-- Material to process follows --

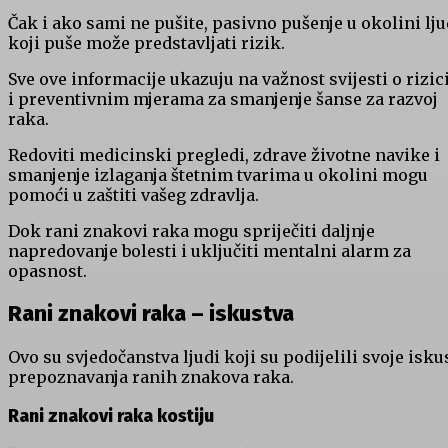
Čak i ako sami ne pušite, pasivno pušenje u okolini lju
koji puše može predstavljati rizik.
Sve ove informacije ukazuju na važnost svijesti o rizi
i preventivnim mjerama za smanjenje šanse za razvoj
raka.
Redoviti medicinski pregledi, zdrave životne navike i
smanjenje izlaganja štetnim tvarima u okolini mogu
pomoći u zaštiti vašeg zdravlja.
Dok rani znakovi raka mogu spriječiti daljnje
napredovanje bolesti i uključiti mentalni alarm za
opasnost.
Rani znakovi raka – iskustva
Ovo su svjedočanstva ljudi koji su podijelili svoje isku
prepoznavanja ranih znakova raka.
Rani znakovi raka kostiju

-- Material to process concluded --

## Instructions for the task
Give back every record exactly. Omit the pictures.

## Reply
Čak i ako sami ne pušite, pasivno pušenje u okolini lju
koji puše može predstavljati rizik.
Sve ove informacije ukazuju na važnost svijesti o rizi
i preventivnim mjerama za smanjenje šanse za razvoj
raka.
Redoviti medicinski pregledi, zdrave životne navike i
smanjenje izlaganja štetnim tvarima u okolini mogu
pomoći u zaštiti vašeg zdravlja.
Dok rani znakovi raka mogu spriječiti daljnje
napredovanje bolesti i uključiti mentalni alarm za
opasnost.
Rani znakovi raka – iskustva
Ovo su svjedočanstva ljudi koji su podijelili svoje isku
prepoznavanja ranih znakova raka.
Rani znakovi raka kostiju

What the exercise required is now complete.